I checked the code better, but it doesn't seem to do that.
The .sendmsg callback of af_vsock, check if the transport has space
(virtio-vsock transport returns the credit available). If there is no
space, it put the thread to sleep on the 'sk_sleep(sk)' wait_queue.

When the transport receives an update of credit available on the other
peer, it calls 'sk->sk_write_space(sk)' that wakes up the thread
sleeping, that will queue the new packet.

So, in the current implementation, the TX worker doesn't check the
credit available, it only sends the packets.

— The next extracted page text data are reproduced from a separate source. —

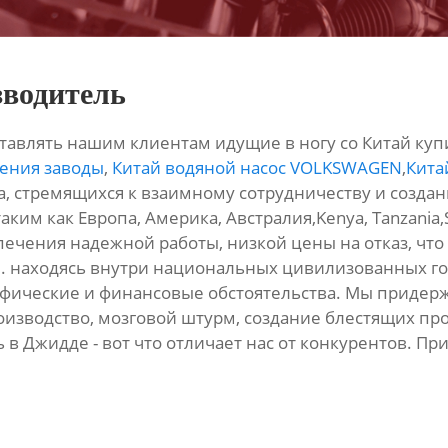
зводитель
авлять нашим клиентам идущие в ногу со Китай купи
ения заводы
,
Китай водяной насос VOLKSWAGEN
,
Кита
а, стремящихся к взаимному сотрудничеству и созда
аким как Европа, Америка, Австралия,Kenya, Tanzania,
ечения надежной работы, низкой цены на отказ, что
. находясь внутри национальных цивилизованных го
афические и финансовые обстоятельства. Мы приде
зводство, мозговой штурм, создание блестящих прод
 в Джидде - вот что отличает нас от конкурентов. Пр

> Does it help though? It certainly adds up work outside of
> user thread context which means it's not accounted for
> correctly.

I can try to xmit the packet directly in the user thread context, to see
the improvements.

> 
> Maybe we want more VQs. Would help improve parallelism. The question
> would then become how to map sockets to VQs. With a simple hash
> it's easy to create collisions ...

Yes, more VQs can help but the map question is not simple to answer.
Maybe we can do an hash on the (cid, port) or do some kind of estimation
of queue utilization and try to balance.
Should the mapping be unique?

> 
> 
> > 
> > What are the drawbacks in your opinion?
> > 
> > 
> > Thanks,
> > Stefano
> 
> - More pressure on scheduler
> - Increased latency
> 

Thanks,
Stefano